January 6, 2010
Every once in a while we have to be told to "slow down, you are going too fast; stop and think." Sometimes it is a speeding accident, or an exciting idea gone wrong, or a personal excess that should be controlled.
In Ireland's case it was the soaring economy, leaping home prices, and, in the face of free-flowing money, the rushing greed of more than a few Irish to get their shares.
As in the United States, bankers and real estate moguls thought they were invincible. Charge high prices, borrow whatever you want; the money tree was open. Salaries skyrocketed, social welfare payments moved higher, everyone benefited. From street vendors to hotel owners, from contractors to cab drivers, from store owners to entertainers, all boats were rising as prices doubled and tripled and people from all over the European Common Market rushed to Ireland to share in the glory.
Then, at the height of the frenzy, the natural order of things inevitably returned to fundamental economics and the spiral ended in a crash.

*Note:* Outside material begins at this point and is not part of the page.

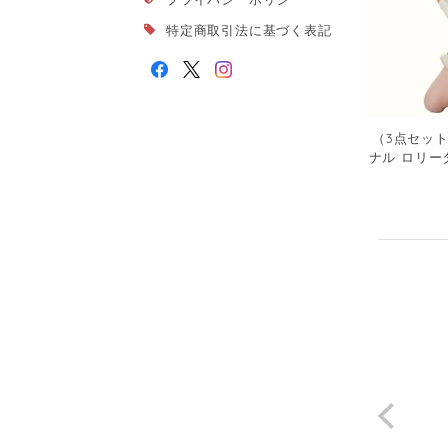
特定商取引法に基づく表記
（3点セッ
ナル ロリー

Like the uncontrolled hedge funds in New York City that had to go bankrupt because they took outrageous risks in pursuit of a higher personal bonus and the failed banks and mortgage companies in
California that approved $500,000 mortgages on salaries of $40,000 a year and lost billions on foreclosures, some of Ireland's banking leaders have paid a high price for their indiscretions as the government had to step in and guarantee bank assets to avoid panic withdrawals.
Government political leaders had to act. And they did. They have created nearly a new economy. New banking controls, lower wages for all public employees (the prime minister himself took a 20 percent reduction in pay) and profound cutbacks in government spending have arrested the slide and set Ireland on a path to economic health and stability quicker than any felt possible.

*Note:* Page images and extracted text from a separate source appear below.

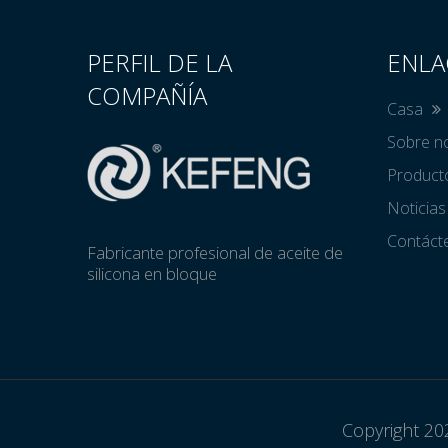
PERFIL DE LA
ENLA
COMPAÑÍA
Casa
Sobre n
Produc
Noticia
Contác
Fabricante profesional de aceite de
silicona en bloque
Copyright 202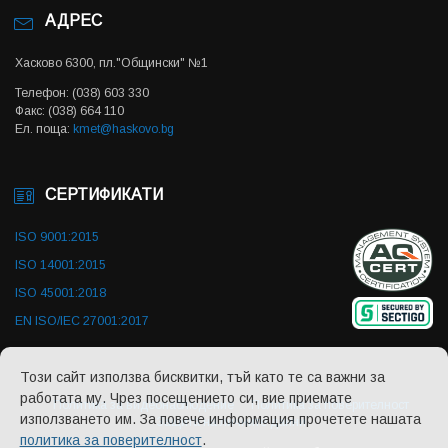
АДРЕС
Хасково 6300, пл."Общински" №1
Телефон: (038) 603 330
Факс: (038) 664 110
Ел. поща:
kmet@haskovo.bg
СЕРТИФИКАТИ
ISO 9001:2015
ISO 14001:2015
ISO 45001:2018
EN ISO/IEC 27001:2017
Този сайт използва бисквитки, тъй като те са важни за
работата му. Чрез посещението си, вие приемате
Политика за видеонаблюдение
Политика за поверителност
използването им. За повече информация прочетете нашата
Защита на личните данни
политика за поверителност
.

The latest quarterly national reports from the Central Statistics Office (CSO) that were published in mid-December "indicate that on a seasonally adjusted basis there was a .03 percent increase in Gross Domestic Product (GDP) in the quarter ending in September," thereby technically, at least, ending the recession if you accept the common definition that a recession is two quarters in a row of falling GDP.

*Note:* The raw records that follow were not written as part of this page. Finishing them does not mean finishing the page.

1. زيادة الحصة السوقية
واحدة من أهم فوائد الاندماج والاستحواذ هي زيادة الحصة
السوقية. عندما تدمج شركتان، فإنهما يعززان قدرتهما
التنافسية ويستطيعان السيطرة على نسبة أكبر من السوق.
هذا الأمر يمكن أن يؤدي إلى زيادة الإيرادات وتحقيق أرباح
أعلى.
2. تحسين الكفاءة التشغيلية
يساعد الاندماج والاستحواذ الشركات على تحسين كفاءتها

Ireland's unemployment rate has stopped growing and has leveled off at 12.5 percent. And the passage by the Irish Parliament last month of the operational budget for 2010, which includes what the Irish newspapers describe as "brutal" reductions in across the board spending, drew tippings of the hat for a courageous government from European Common Market leaders. This despite the great pain the country is enduring with labor strikes and high unemployment.
And now, with a strong government enforcing the newly learned lessons of the recession, Ireland has become an even more profitable country to interest and attract new American business ventures.
Prices are falling in Ireland. According to the CSO, on the average, November 2009 consumer prices and service providers' prices are down 5.7 percent from November 2008. Engineering costs are down 9.8 percent; advertising costs are down 7.7 percent, clothing is down 13.9 percent, and food prices are down 7.6 percent.
For foreign investors, especially Americans, Ireland remains an exciting country in which to do business. There is no more profitable or operationally friendly country for a new plant or research and development facility than the Republic of Ireland. A highly educated English speaking workforce, corporate tax rates ranking with the lowest in the world, easy access to the Common Market and the United States, and a supportive educational system are key advantages to investors.
Ireland's full return to prosperity will take some time, and there will be bumps in the road, but the journey has more than just begun. When economic success arrives once again, the "recession lessons" will help ensure safer growth in the years ahead.